MX is designed for financial data analysis use cases. Its transaction enrichment and categorization are more developed than Plaid's out of the box -- better for PFM products, financial wellness tools, and lending products that need clean categorized transaction data rather than raw strings. Its bank coverage focuses on US institutions.

Most products targeting both US and UK markets use Plaid plus TrueLayer with a normalization layer that presents consistent data models to the application regardless of which provider returned the data.

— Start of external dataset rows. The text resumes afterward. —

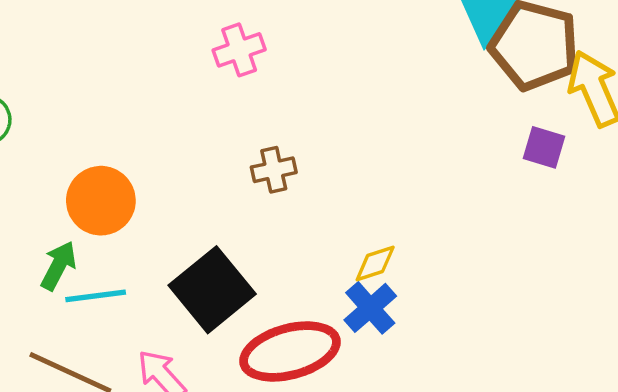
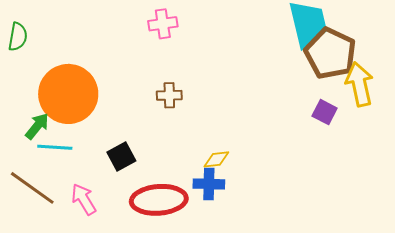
orange circle: (101, 201) -> (68, 94), size x1.5
black square: (212, 290) -> (121, 156), size x0.6
blue cross: (370, 308) -> (209, 184), turned 32

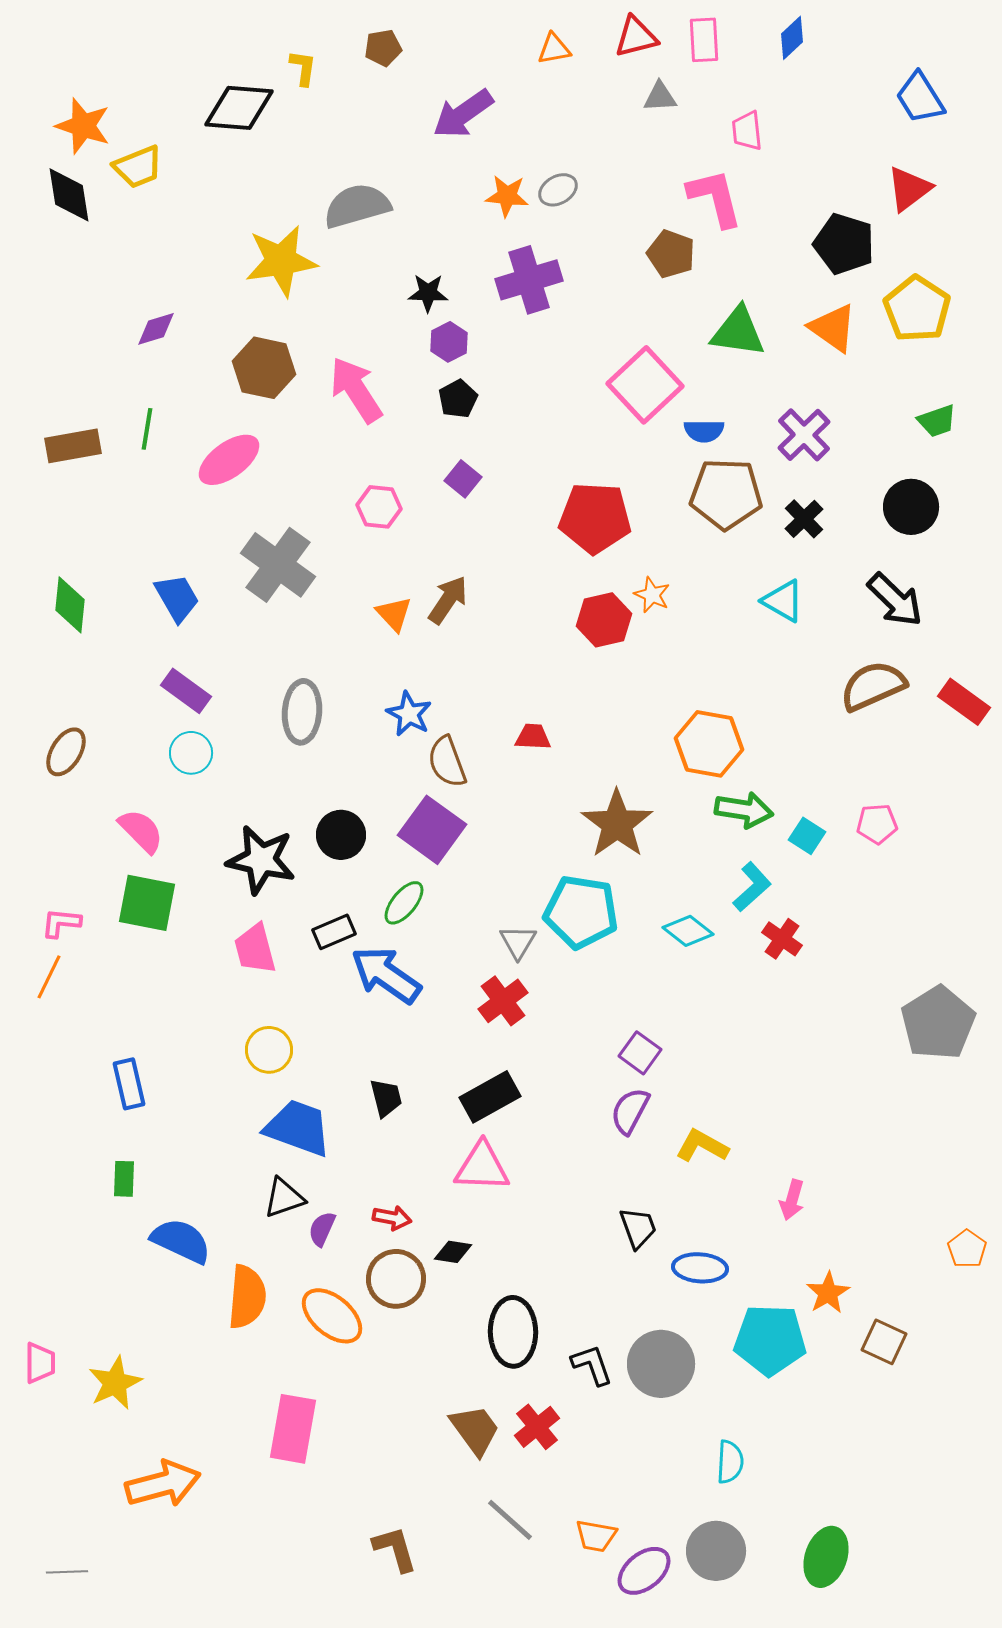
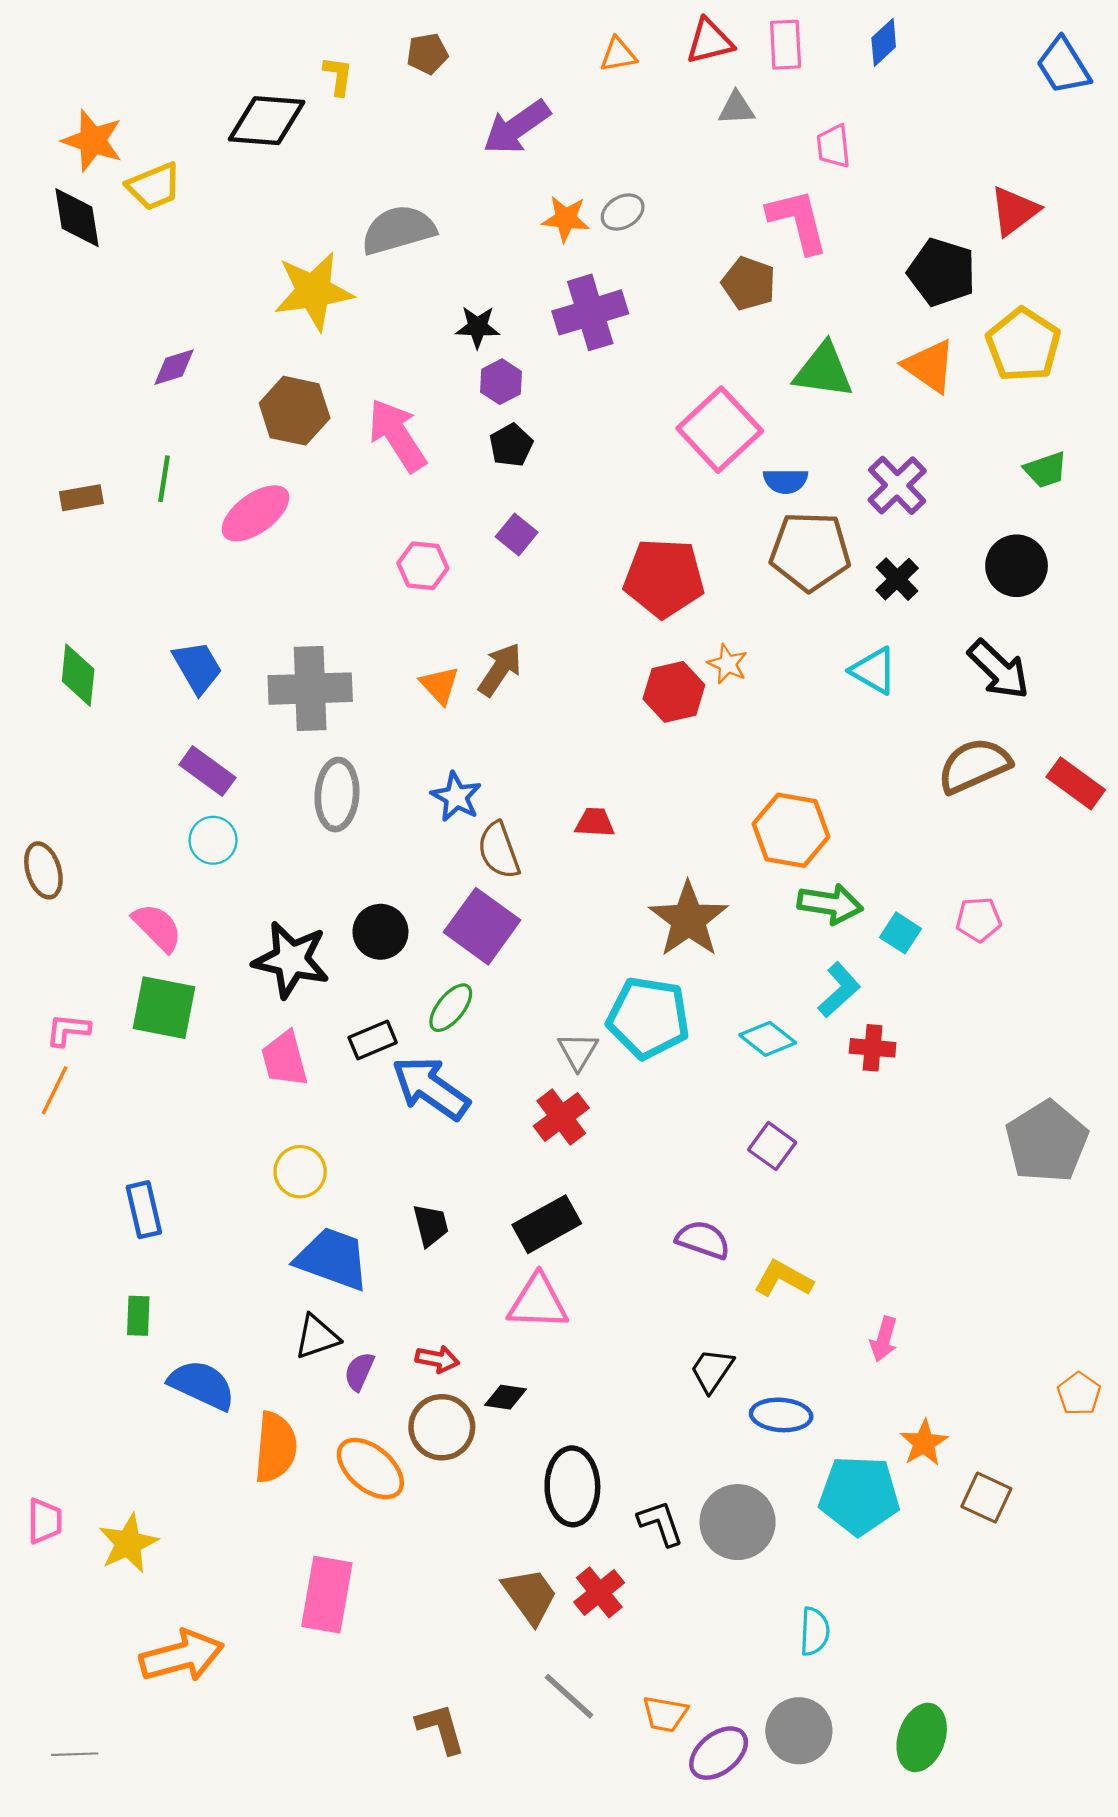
blue trapezoid: (920, 98) -> (1063, 66), moved
brown rectangle: (73, 446) -> (81, 498), size x0.7
gray cross: (278, 565) -> (310, 689), moved, turned -38
brown ellipse: (66, 752) -> (43, 870), moved, turned -48
red cross: (782, 939) -> (873, 1048), turned -30
purple square: (640, 1053) -> (772, 1146), moved
purple semicircle: (630, 1111) -> (703, 1240), turned 81
black trapezoid: (638, 1228) -> (712, 1370), turned -126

Cost and timeline expectations

ScopeTimelineCost range
Single provider, account data and balance (US or UK)6 to 8 weeks$15,000 to $25,000
Single provider with transaction enrichment and income verification8 to 12 weeks$22,000 to $35,000
Payment initiation added to data access (UK Open Banking)add 4 to 6 weeksadd $12,000 to $20,000
Multi-provider with redundancy and consent management12 to 18 weeks$35,000 to $70,000

All engagements are fixed-price. We scope the provider selection, coverage map, and architecture before pricing. If your requirements are simpler than you expect, we say so.

How RaftLabs approaches open banking integration

We start with your target market and your bank coverage requirements. Before choosing providers or writing code, we map your customer base against what each provider actually covers. Coverage gaps that are acceptable in a US-only product may be critical gaps if you need UK banks or specific regional institutions.

From there, we design the data model. Open banking data from Plaid looks different from TrueLayer data. The normalization layer that lets your application work consistently regardless of provider is a meaningful architectural decision, not an afterthought. We design it before we build.

We handle the provider relationship setup including API credential provisioning, webhook endpoint configuration, and rate limit monitoring. We build the consent flow UI to meet regulatory requirements for your target markets. And we test against real bank connections -- not just sandbox data -- before declaring the integration production-ready.